3.One of the central problems in account management is the distribution of passwords. If we are unable (or unwilling) to use a password distribution system like NIS, passwords have to be copied from host to host. Assume that user home-directories are shared amongst all hosts. Write a script which takes the password file on one host and converts it into all of the different file formats used by different Unix-like OSs, ready for distribution.

4.Consider the example of online services in section 5.7. Adapt this example to create a model for online purchasing of documents or support services. Explain how user security is provided and how system security is assured.

5.Write a script to monitor the amount of disk space used by each user and warn about users that exceed a fixed quota.

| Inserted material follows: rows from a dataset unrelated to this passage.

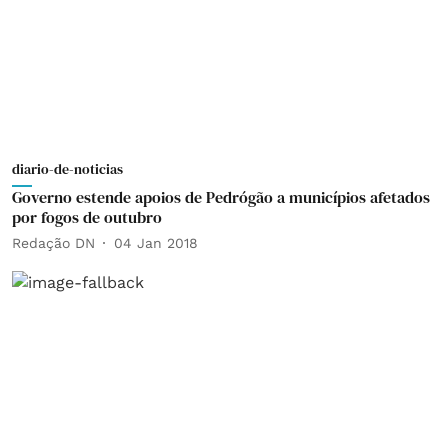
diario-de-noticias
Governo estende apoios de Pedrógão a municípios afetados
por fogos de outubro
Redação DN
04 Jan 2018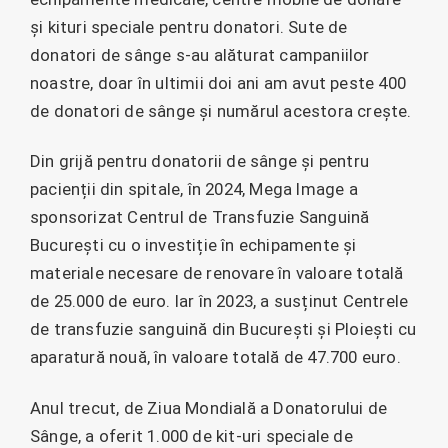
și kituri speciale pentru donatori. Sute de
donatori de sânge s-au alăturat campaniilor
noastre, doar în ultimii doi ani am avut peste 400
de donatori de sânge și numărul acestora crește.
Din grijă pentru donatorii de sânge și pentru
pacienții din spitale, în 2024, Mega Image a
sponsorizat Centrul de Transfuzie Sanguină
București cu o investiție în echipamente și
materiale necesare de renovare în valoare totală
de 25.000 de euro. Iar în 2023, a susținut Centrele
de transfuzie sanguină din București și Ploiești cu
aparatură nouă, în valoare totală de 47.700 euro.
Anul trecut, de Ziua Mondială a Donatorului de
Sânge, a oferit 1.000 de kit-uri speciale de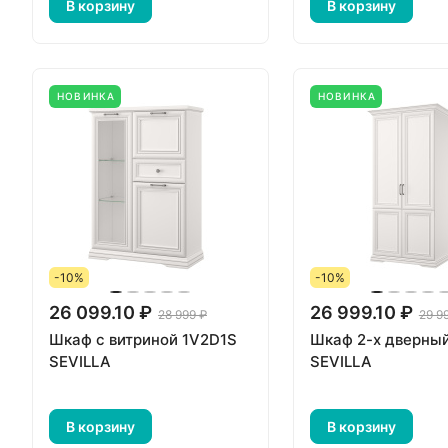
В корзину
В корзину
НОВИНКА
НОВИНКА
-10%
-10%
26 099.10 ₽
26 999.10 ₽
28 999 ₽
29 9
Шкаф с витриной 1V2D1S
Шкаф 2-х дверны
SEVILLA
SEVILLA
В корзину
В корзину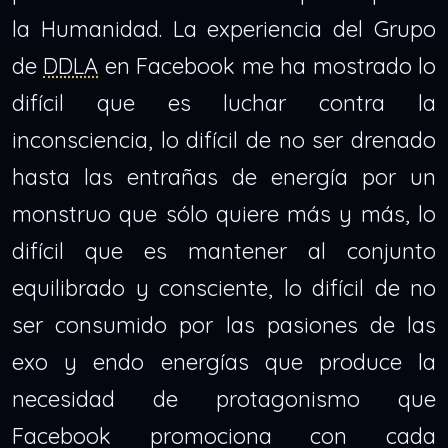
la Humanidad. La experiencia del Grupo
de
DDLA
en Facebook me ha mostrado lo
difícil que es luchar contra la
inconsciencia, lo difícil de no ser drenado
hasta las entrañas de energía por un
monstruo que sólo quiere más y más, lo
difícil que es mantener al conjunto
equilibrado y consciente, lo difícil de no
ser consumido por las pasiones de las
exo y endo energías que produce la
necesidad de protagonismo que
Facebook promociona con cada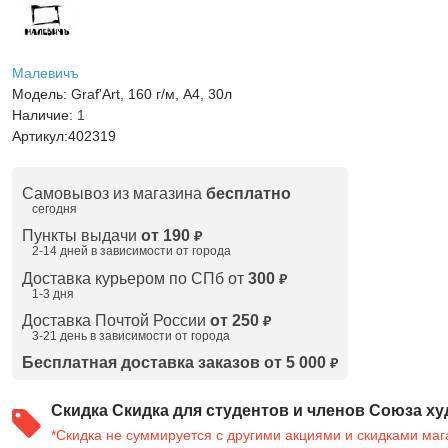
Малевичъ
Модель:
Graf'Art, 160 г/м, А4, 30л
Наличие:
1
Артикул:
402319
Самовывоз из магазина
бесплатно
сегодня
Пункты выдачи
от 190
₽
2-14 дней в зависимости от
города
Доставка курьером по СПб от
300
₽
1-3 дня
Доставка Почтой России
от 250
₽
3-21 день в зависимости от города
Бесплатная доставка заказов от 5 000
₽
Скидка
Скидка для студентов и членов Союза ху
*Скидка не суммируется с другими акциями и скидками маг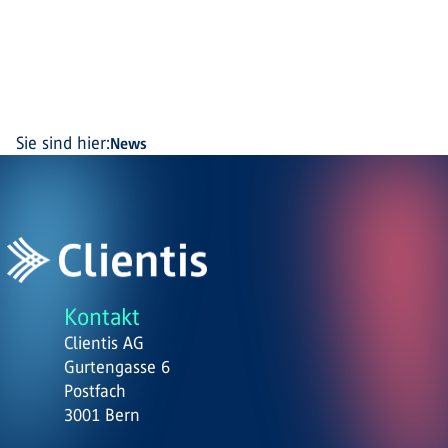
Sie sind hier:
News
Kontakt
Clientis AG
Gurtengasse 6
Postfach
3001 Bern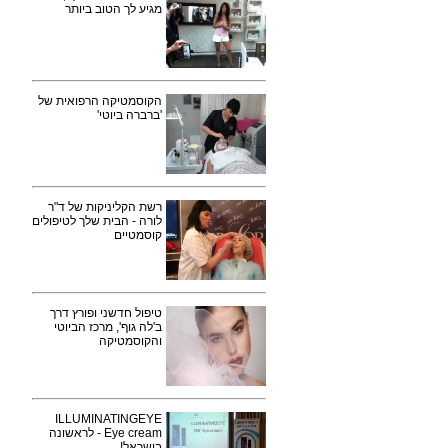
מגיע לך הטוב ביותר
הקוסמטיקה הרפואית של
'ברברה ביוטי'
רשת הקליניקות של ד"ר
לורה - הבית שלך לטיפולים
קוסמטיים
טיפול חדשני ופורץ דרך
ב'לה גוף', מרכז הביוטי
והקוסמטיקה
ILLUMINATINGEYE
Eye cream - לראשונה
בישראל!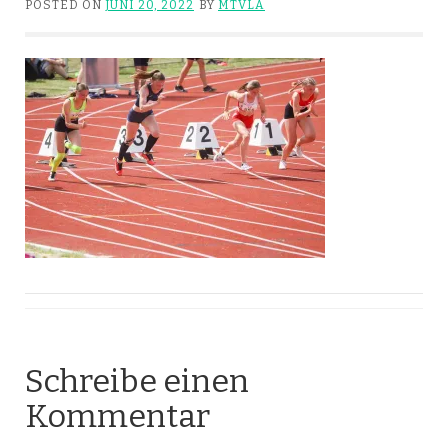
POSTED ON
JUNI 20, 2022
BY
MTVLA
Schreibe einen
Kommentar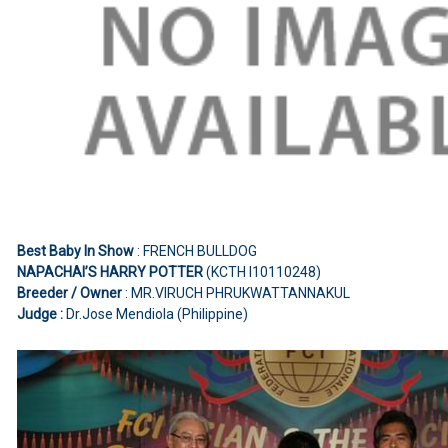
Best Baby In Show
: FRENCH BULLDOG
NAPACHAI’S HARRY POTTER
(KCTH I10110248)
Breeder / Owner
: MR.VIRUCH PHRUKWATTANNAKUL
Judge :
Dr.Jose Mendiola (Philippine)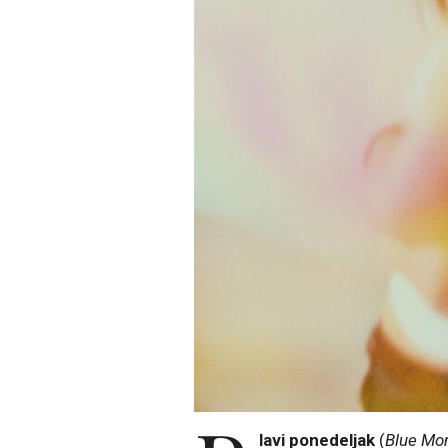
lavi ponedeljak
(
Blue Mo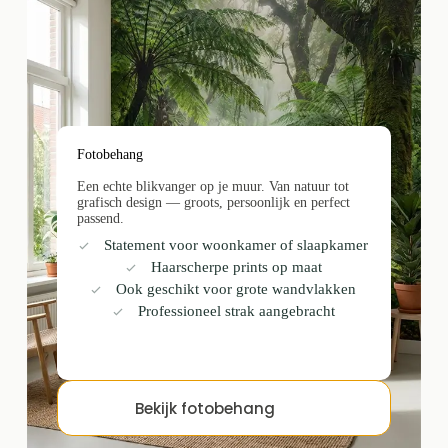
Fotobehang
Een echte blikvanger op je muur. Van natuur tot
grafisch design — groots, persoonlijk en perfect
passend.
Statement voor woonkamer of slaapkamer
Haarscherpe prints op maat
Ook geschikt voor grote wandvlakken
Professioneel strak aangebracht
Bekijk fotobehang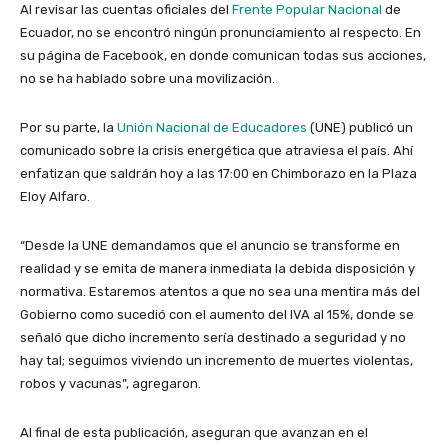
Al revisar las cuentas oficiales del
Frente Popular Nacional
de
Ecuador, no se encontró ningún pronunciamiento al respecto. En
su página de Facebook, en donde comunican todas sus acciones,
no se ha hablado sobre una movilización.
Por su parte, la
Unión Nacional de Educadores
(UNE) publicó un
comunicado sobre la crisis energética que atraviesa el país. Ahí
enfatizan que saldrán hoy a las 17:00 en Chimborazo en la Plaza
Eloy Alfaro.
“Desde la UNE demandamos que el anuncio se transforme en
realidad y se emita de manera inmediata la debida disposición y
normativa. Estaremos atentos a que no sea una mentira más del
Gobierno como sucedió con el aumento del IVA al 15%, donde se
señaló que dicho incremento sería destinado a seguridad y no
hay tal; seguimos viviendo un incremento de muertes violentas,
robos y vacunas”, agregaron.
Al final de esta publicación, aseguran que avanzan en el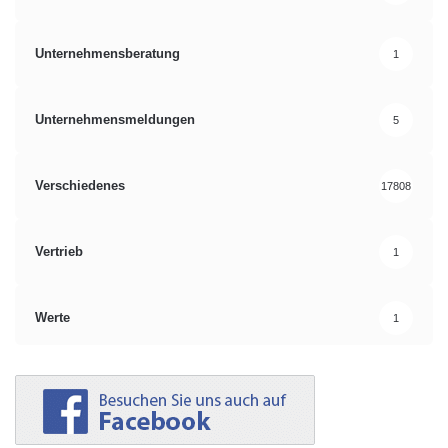
Unternehmensberatung
1
Unternehmensmeldungen
5
Verschiedenes
17808
Vertrieb
1
Werte
1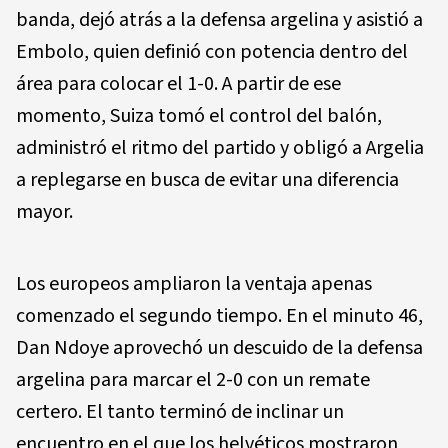
banda, dejó atrás a la defensa argelina y asistió a
Embolo, quien definió con potencia dentro del
área para colocar el 1-0. A partir de ese
momento, Suiza tomó el control del balón,
administró el ritmo del partido y obligó a Argelia
a replegarse en busca de evitar una diferencia
mayor.
Los europeos ampliaron la ventaja apenas
comenzado el segundo tiempo. En el minuto 46,
Dan Ndoye aprovechó un descuido de la defensa
argelina para marcar el 2-0 con un remate
certero. El tanto terminó de inclinar un
encuentro en el que los helvéticos mostraron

6.Consider the terminal room at your organization. Review its layout critically. Does the lighting cause reflection in the screens, leading to eye strain? How is the seating? Is the room too warm or too cold? How could the room be redesigned to make work conditions better for its users?

7.Describe the available support services for users at your site. Could these be improved? What would it cost to improve support services (can you estimate the number of man-hours, for instance) to achieve the level of support which you would like?

8.Analyze and comment on the example shell configuration in section 5.4.2. Rewrite the shell configuration in bash.

9.Discuss the following: Human beings are not moral creatures, we are creatures of habit. Thus law and policy enforcement is about making ethical choices habitual ones.

10.Discuss the following: Two or three generations of users have now grown up with computers in their homes, but these computers were private machines which were not, until recently, attached to a network. In short, users have grown up thinking that what they do with their computers is nobody’s business but their own. That is not a good attitude in a network community.